In the middle of the floor stood Miss Rowsley, without her cap – it was long since I had seen her without a cap or bonnet – her grey, disordered hair hanging on her shoulders. She wore a grey dressing-gown; in one hand she held a candle and in the other a long carving knife. This sounds a little comic, perhaps – or cheaply melodramatic. It did not seem so to my John and me. We remembered the words of the letter, ‘She will kill me!’ and we saw that white figure crouching before the grey-haired fury. Miss Rowsley’s feature
s were swollen and distorted; her lips moved more than was needed for speech. She did not hear, or did not heed, the strong undertone of the busy files.

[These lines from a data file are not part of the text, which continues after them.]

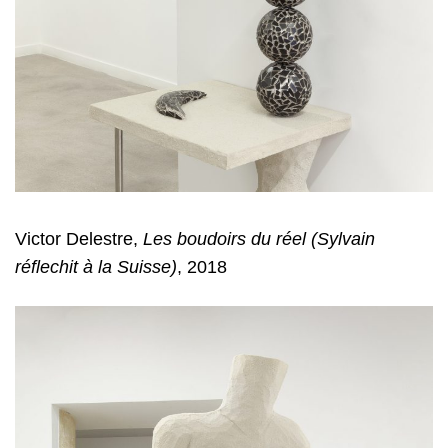
Victor Delestre,
Les boudoirs du réel (Sylvain
réflechit à la Suisse)
, 2018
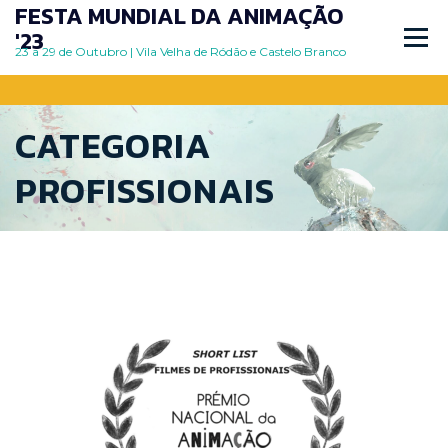
FESTA MUNDIAL DA ANIMAÇÃO
Skip
to
'23
Menu
content
23 a 29 de Outubro | Vila Velha de Ródão e Castelo Branco
PROGRAMA
ESTUDANTES
CATEGORIA
PROFISSIONAIS
PRÉMIO NACIONAL DA ANIMAÇÃO
SOBRE
GALERIA FMA 2023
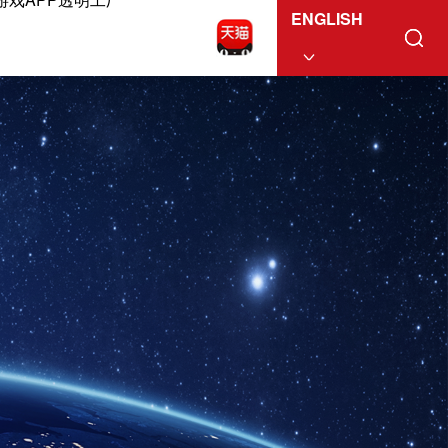
ENGLISH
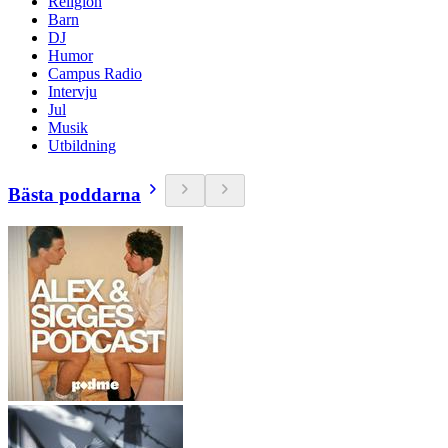
Religion
Barn
DJ
Humor
Campus Radio
Intervju
Jul
Musik
Utbildning
Bästa poddarna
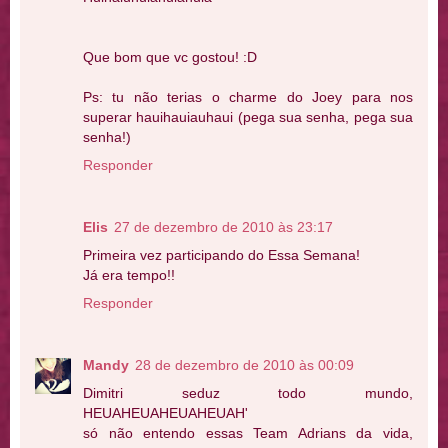
Que bom que vc gostou! :D
Ps: tu não terias o charme do Joey para nos
superar hauihauiauhaui (pega sua senha, pega sua
senha!)
Responder
Elis
27 de dezembro de 2010 às 23:17
Primeira vez participando do Essa Semana!
Já era tempo!!
Responder
Mandy
28 de dezembro de 2010 às 00:09
Dimitri seduz todo mundo,
HEUAHEUAHEUAHEUAH'
só não entendo essas Team Adrians da vida,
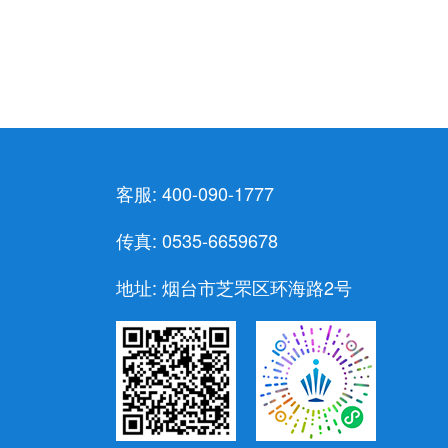
客服: 400-090-1777
传真: 0535-6659678
地址: 烟台市芝罘区环海路2号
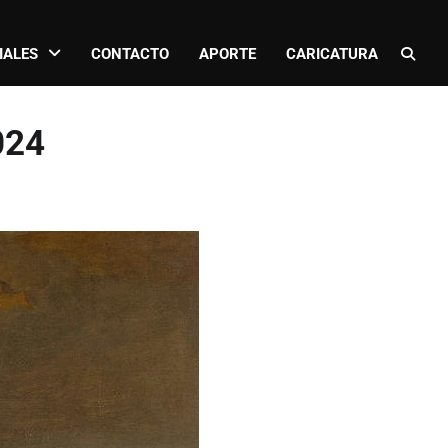
IALES
CONTACTO
APORTE
CARICATURA
2024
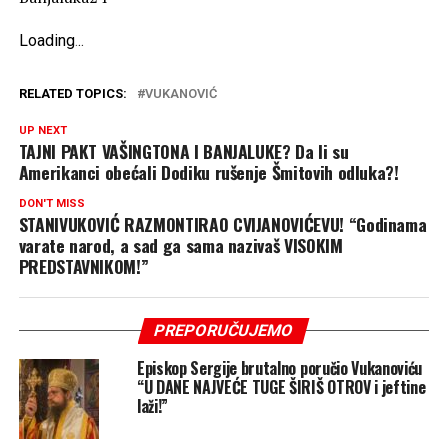
Loading
.
.
.
RELATED TOPICS:
VUKANOVIĆ
UP NEXT
TAJNI PAKT VAŠINGTONA I BANJALUKE? Da li su
Amerikanci obećali Dodiku rušenje Šmitovih odluka?!
DON'T MISS
STANIVUKOVIĆ RAZMONTIRAO CVIJANOVIĆEVU! “Godinama
varate narod, a sad ga sama nazivaš VISOKIM
PREDSTAVNIKOM!”
PREPORUČUJEMO
Episkop Sergije brutalno poručio Vukanoviću
“U DANE NAJVEĆE TUGE ŠIRIŠ OTROV i jeftine
laži!”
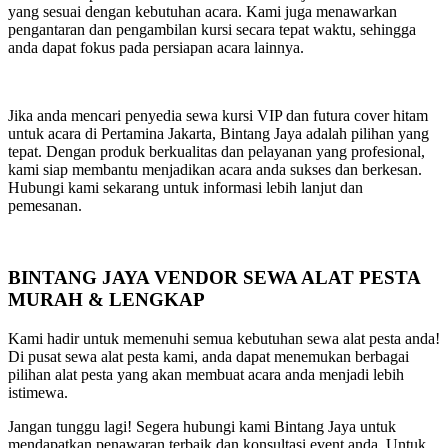
yang sesuai dengan kebutuhan acara. Kami juga menawarkan
pengantaran dan pengambilan kursi secara tepat waktu, sehingga
anda dapat fokus pada persiapan acara lainnya.
Jika anda mencari penyedia sewa kursi VIP dan futura cover hitam
untuk acara di Pertamina Jakarta, Bintang Jaya adalah pilihan yang
tepat. Dengan produk berkualitas dan pelayanan yang profesional,
kami siap membantu menjadikan acara anda sukses dan berkesan.
Hubungi kami sekarang untuk informasi lebih lanjut dan
pemesanan.
BINTANG JAYA VENDOR SEWA ALAT PESTA
MURAH & LENGKAP
Kami hadir untuk memenuhi semua kebutuhan sewa alat pesta anda!
Di pusat sewa alat pesta kami, anda dapat menemukan berbagai
pilihan alat pesta yang akan membuat acara anda menjadi lebih
istimewa.
Jangan tunggu lagi! Segera hubungi kami Bintang Jaya untuk
mendapatkan penawaran terbaik dan konsultasi event anda. Untuk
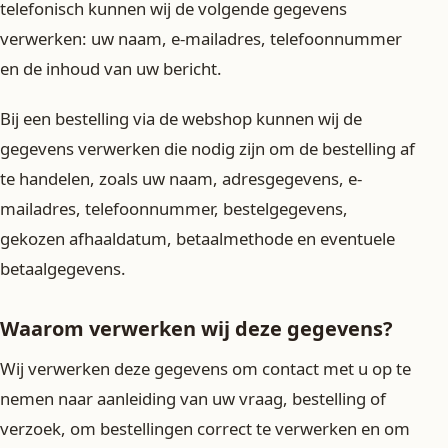
telefonisch kunnen wij de volgende gegevens
verwerken: uw naam, e-mailadres, telefoonnummer
en de inhoud van uw bericht.
Bij een bestelling via de webshop kunnen wij de
gegevens verwerken die nodig zijn om de bestelling af
te handelen, zoals uw naam, adresgegevens, e-
mailadres, telefoonnummer, bestelgegevens,
gekozen afhaaldatum, betaalmethode en eventuele
betaalgegevens.
Waarom verwerken wij deze gegevens?
Wij verwerken deze gegevens om contact met u op te
nemen naar aanleiding van uw vraag, bestelling of
verzoek, om bestellingen correct te verwerken en om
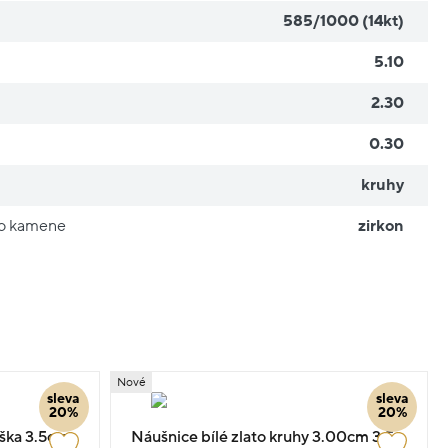
585/1000 (14kt)
5.10
2.30
0.30
kruhy
ho kamene
zirkon
Nové
sleva
sleva
20%
20%
ýška 3.5cm
Náušnice bílé zlato kruhy 3.00cm 3.5g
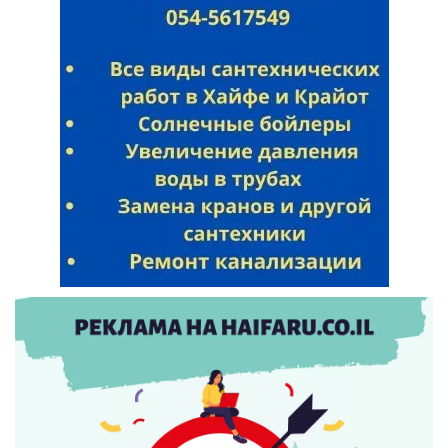
Искать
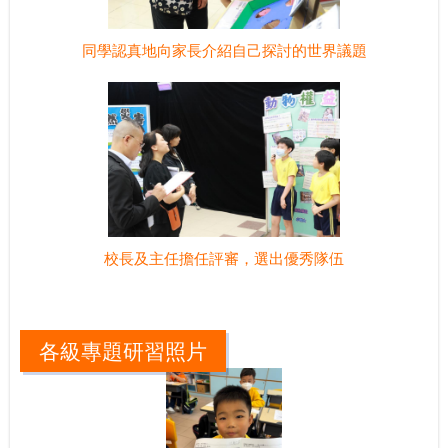
同學認真地向家長介紹自己探討的世界議題
校長及主任擔任評審，選出優秀隊伍
各級專題研習照片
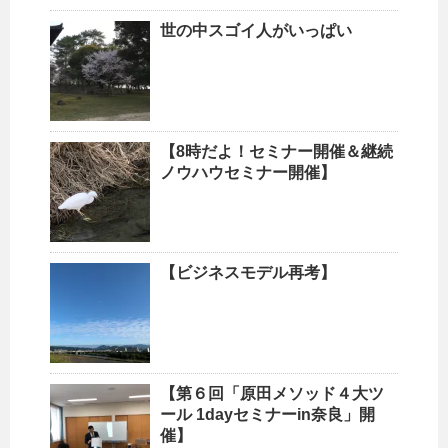
世の中スゴイ人がいっぱい
【8時だよ！セミナー開催＆継続
ノウハウセミナー開催】
【ビジネスモデル再考】
【第６回「原田メソッド４大ツ
ール 1dayセミナーin奈良」開
催】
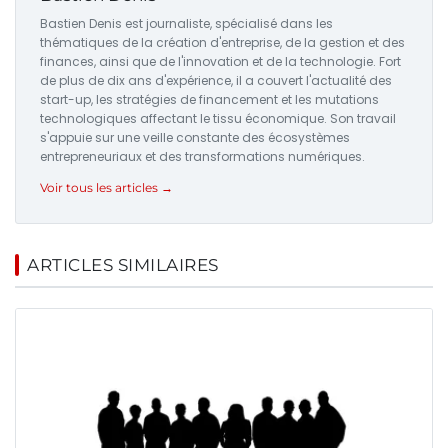
Bastien Denis est journaliste, spécialisé dans les
thématiques de la création d'entreprise, de la gestion et des
finances, ainsi que de l'innovation et de la technologie. Fort
de plus de dix ans d'expérience, il a couvert l'actualité des
start-up, les stratégies de financement et les mutations
technologiques affectant le tissu économique. Son travail
s'appuie sur une veille constante des écosystèmes
entrepreneuriaux et des transformations numériques.
Voir tous les articles →
ARTICLES SIMILAIRES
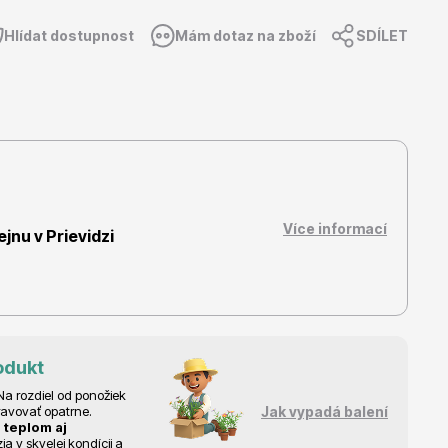
Hlídat dostupnost
Mám dotaz na zboží
SDÍLET
Dárkový poukaz
Více informací
nu v Prievidzi
odukt
a rozdiel od ponožiek
ravovať opatrne.
Jak vypadá balení
 teplom aj
 v skvelej kondícii a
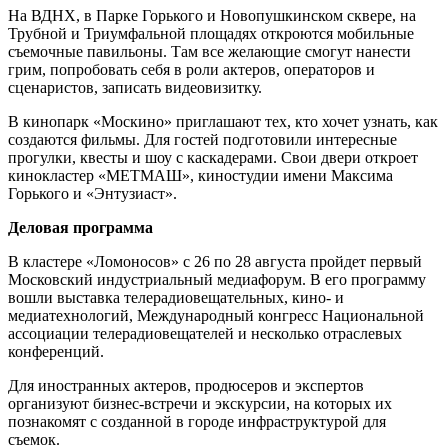
На ВДНХ, в Парке Горького и Новопушкинском сквере, на
Трубной и Триумфальной площадях откроются мобильные
съемочные павильоны. Там все желающие смогут нанести
грим, попробовать себя в роли актеров, операторов и
сценаристов, записать видеовизитку.
В кинопарк «Москино» приглашают тех, кто хочет узнать, как
создаются фильмы. Для гостей подготовили интересные
прогулки, квесты и шоу с каскадерами. Свои двери откроет
кинокластер «МЕТМАШ», киностудии имени Максима
Горького и «Энтузиаст».
Деловая программа
В кластере «Ломоносов» с 26 по 28 августа пройдет первый
Московский индустриальный медиафорум. В его программу
вошли выставка телерадиовещательных, кино- и
медиатехнологий, Международный конгресс Национальной
ассоциации телерадиовещателей и несколько отраслевых
конференций.
Для иностранных актеров, продюсеров и экспертов
организуют бизнес-встречи и экскурсии, на которых их
познакомят с созданной в городе инфраструктурой для
съемок.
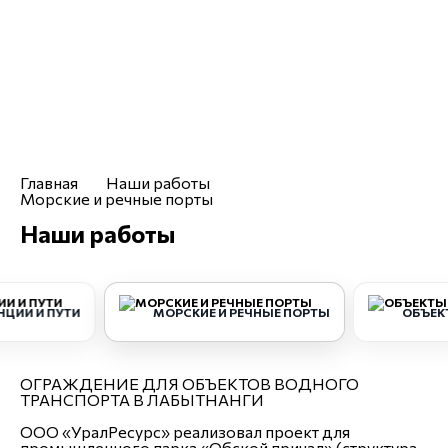
ufa@uralresurs.com
Заказать звонок
Компания
Услуги
Каталог
Чертежи
Отраслевые решения
Главная
Наши работы
Морские и речные порты
Наши работы
НЦИИ И ПУТИ
МОРСКИЕ И РЕЧНЫЕ ПОРТЫ
ОБЪЕК
ОГРАЖДЕНИЕ ДЛЯ ОБЪЕКТОВ ВОДНОГО
ТРАНСПОРТА В ЛАБЫТНАНГИ
ООО «УралРесурс» реализовал проект для
промышленного парка «Обской причал» (структура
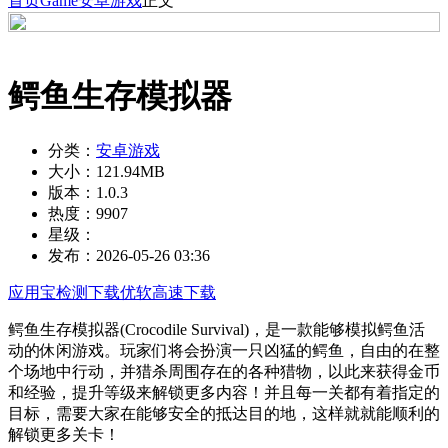
首页
Game
安卓游戏
正文
鳄鱼生存模拟器
分类：
安卓游戏
大小：
121.94MB
版本：
1.0.3
热度：
9907
星级：
发布：
2026-05-26 03:36
应用宝检测下载
优软高速下载
鳄鱼生存模拟器(Crocodile Survival)，是一款能够模拟鳄鱼活
动的休闲游戏。玩家们将会扮演一只凶猛的鳄鱼，自由的在整
个场地中行动，并猎杀周围存在的各种猎物，以此来获得金币
和经验，提升等级来解锁更多内容！并且每一关都有着指定的
目标，需要大家在能够安全的抵达目的地，这样就就能顺利的
解锁更多关卡！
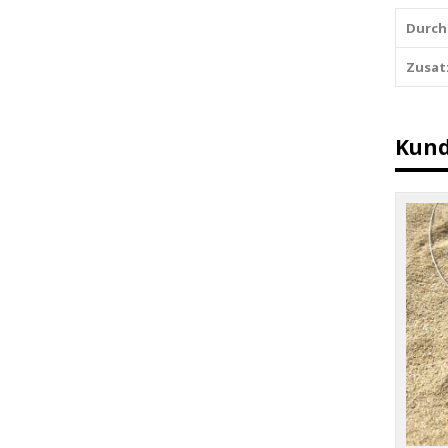
Durch
Zusat
Kund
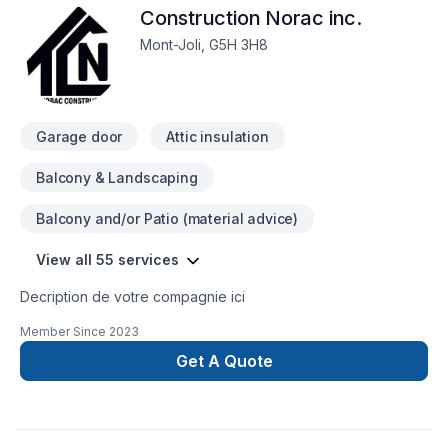
Construction Norac inc.
Soudeur, Sous-sol, Tapis, Teinture de plancher, Tirage de
joint, Toiture est l'occasion de démontrer notre engagement
Mont-Joli, G5H 3H8
envers la qualité et la satisfaction client à Bas St-
Laurent,Gaspésie–Îles-de-la-Madeleine. Nous croyons en
l'importance d'une approche personnalisée, adaptée à
chaque client, pour garantir des résultats au-delà de vos
Garage door
Attic insulation
attentes. P
Balcony & Landscaping
Balcony and/or Patio (material advice)
View all 55 services
Decription de votre compagnie ici
Member Since
2023
Get A Quote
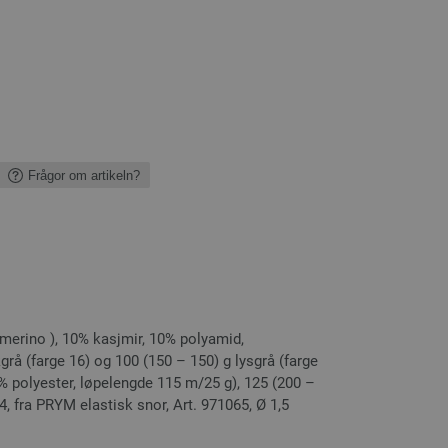
Frågor om artikeln?
merino ), 10% kasjmir, 10% polyamid,
rå (farge 16) og 100 (150 – 150) g lysgrå (farge
 polyester, løpelengde 115 m/25 g), 125 (200 –
g 4, fra PRYM elastisk snor, Art. 971065, Ø 1,5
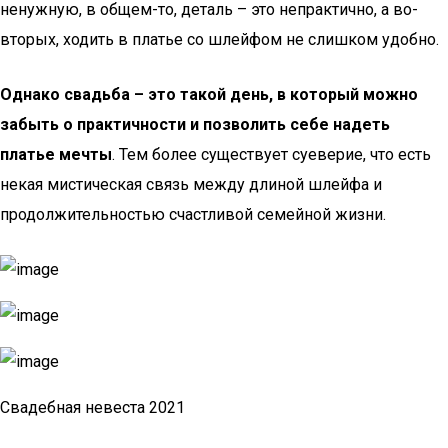
ненужную, в общем-то, деталь – это непрактично, а во-
вторых, ходить в платье со шлейфом не слишком удобно.
Однако свадьба – это такой день, в который можно
забыть о практичности и позволить себе надеть
платье мечты
. Тем более существует суеверие, что есть
некая мистическая связь между длиной шлейфа и
продолжительностью счастливой семейной жизни.
Свадебная невеста 2021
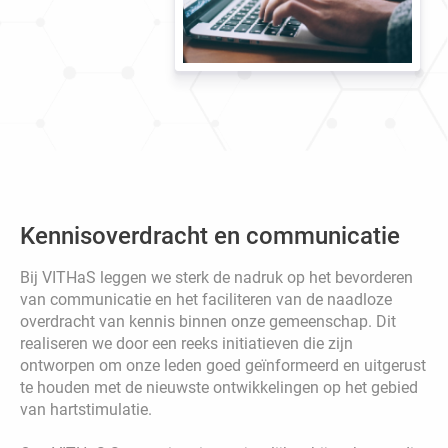
Kennisoverdracht en communicatie
Bij VITHaS leggen we sterk de nadruk op het bevorderen
van communicatie en het faciliteren van de naadloze
overdracht van kennis binnen onze gemeenschap. Dit
realiseren we door een reeks initiatieven die zijn
ontworpen om onze leden goed geïnformeerd en uitgerust
te houden met de nieuwste ontwikkelingen op het gebied
van hartstimulatie.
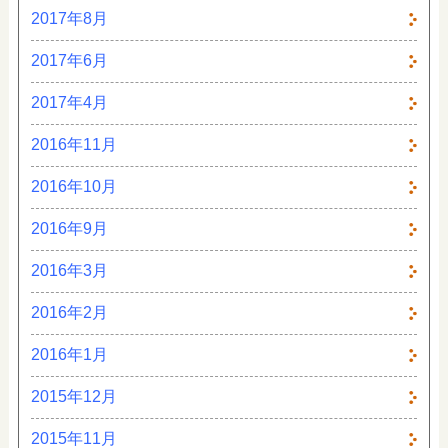
2017年8月
2017年6月
2017年4月
2016年11月
2016年10月
2016年9月
2016年3月
2016年2月
2016年1月
2015年12月
2015年11月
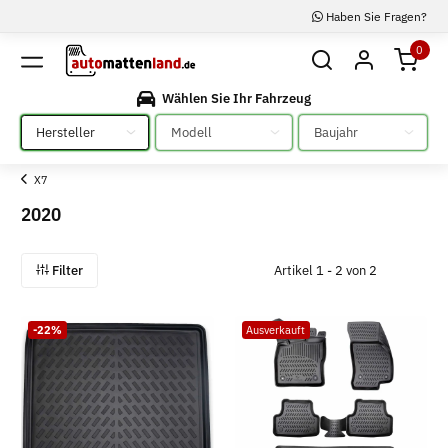
Haben Sie Fragen?
0
Wählen Sie Ihr Fahrzeug
Bitte auswählen
Bitte auswählen
Bitte auswählen
X7
2020
Filter
Artikel 1 - 2 von 2
-22%
Ausverkauft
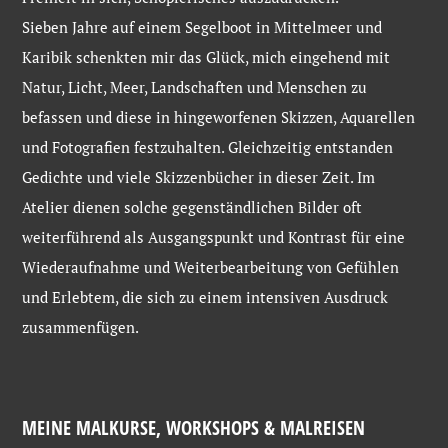
Sieben Jahre auf einem Segelboot in Mittelmeer und
Karibik schenkten mir das Glück, mich eingehend mit
Natur, Licht, Meer, Landschaften und Menschen zu
befassen und diese in hingeworfenen Skizzen, Aquarellen
und Fotografien festzuhalten. Gleichzeitig entstanden
Gedichte und viele Skizzenbücher in dieser Zeit. Im
Atelier dienen solche gegenständlichen Bilder oft
weiterführend als Ausgangspunkt und Kontrast für eine
Wiederaufnahme und Weiterbearbeitung von Gefühlen
und Erlebtem, die sich zu einem intensiven Ausdruck
zusammenfügen.
MEINE MALKURSE, WORKSHOPS & MALREISEN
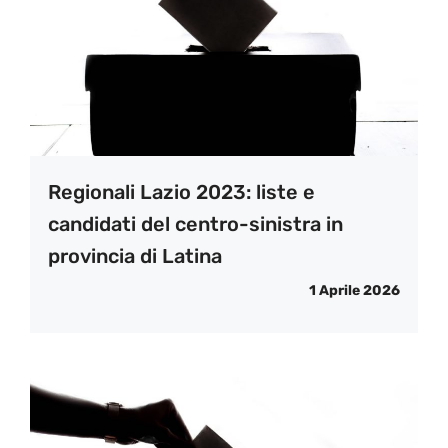
Regionali Lazio 2023: liste e
candidati del centro-sinistra in
provincia di Latina
1 Aprile 2026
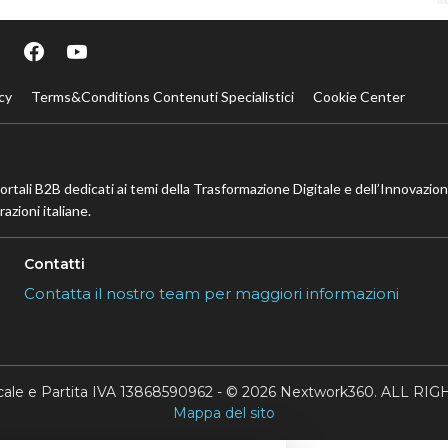
cy
Terms&Conditions Contenuti Specialistici
Cookie Center
portali B2B dedicati ai temi della Trasformazione Digitale e dell’Innovazio
azioni italiane.
Contatti
Contatta il nostro team per maggiori informazioni
scale e Partita IVA 13868590962 - © 2026 Nextwork360. ALL 
Mappa del sito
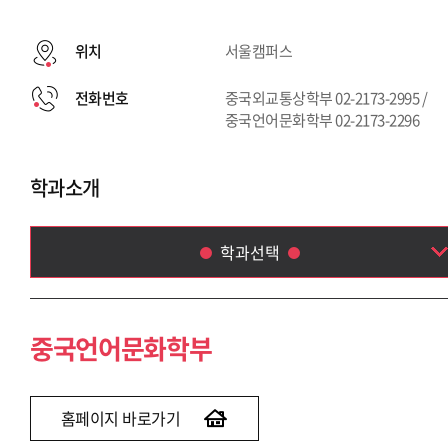
위치
서울캠퍼스
전화번호
중국외교통상학부 02-2173-2995 /
중국언어문화학부 02-2173-2296
학과소개
학과선택
중국언어문화학부
중국외교통상학부
중국언어문화학부
홈페이지 바로가기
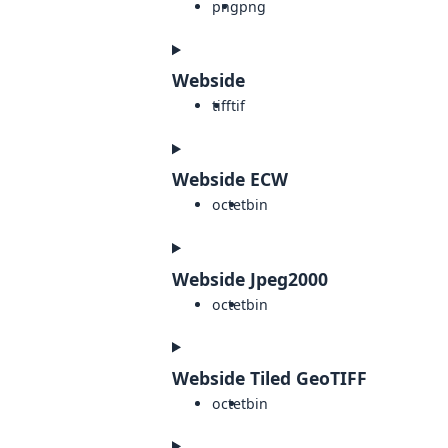
png
png
Webside
tiff
tif
Webside ECW
octet
bin
Webside Jpeg2000
octet
bin
Webside Tiled GeoTIFF
octet
bin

‘So I’ve caught you at last!’ she was saying, holding the candle aslant till the grease dripped in slow drops to the floor. ‘You wouldn’t be warned. You would encourage your lover. Get up and let me see your wicked face, you shameless baggage. Ah, that I should ever have to say it of a sister of mine!’
‘Mad as a hatter,’ whispered John, filing away furiously.
‘You shan’t live to disgrace your family,’ the old woman went on; ‘John Warburton’s no match for you, and I’d sooner see you in your shroud. I’ll give you one more chance. Will you marry Edward Neale?’
Then I understood. The woman was indeed mad, and was now going over, in part at least, some scene of twenty-five years ago, in which her sister, my boyhood’s love, had played a part. My poor Valeria – my poor, timid Valeria!
The crouching figure moved, took its hands from its face, I saw the face quite unmistakably, quite plainly. And the face was my Valeria’s as I remembered it all those years ago, only now not lit with the pretty lights of hope and love, but pale and shadowed with the terror of death.
‘I will promise you anything you like,’ she whispered breathlessly.
And now the files had done their work, the bar bent in and snapped, and I thank God that I, and not John, got my knee first over the window-ledge and was in the room and holding the mad woman by her elbows before she could raise the knife to me. John came after, picked up the candle, and lighted it again.
‘We got your letter,’ he said in quite an ordinary tone to the girl, who now leaned against the chest, with eyes wide open and breast heaving with laboured breath.
‘What is it all about?’ I asked.
‘I don’t know,’ said the girl in a whisper, and the grey-haired woman writhed in my grasp. I tightened my fingers on her right arm till she dropped the knife. She did not speak to us – only struggled dumbly like some animal trapped.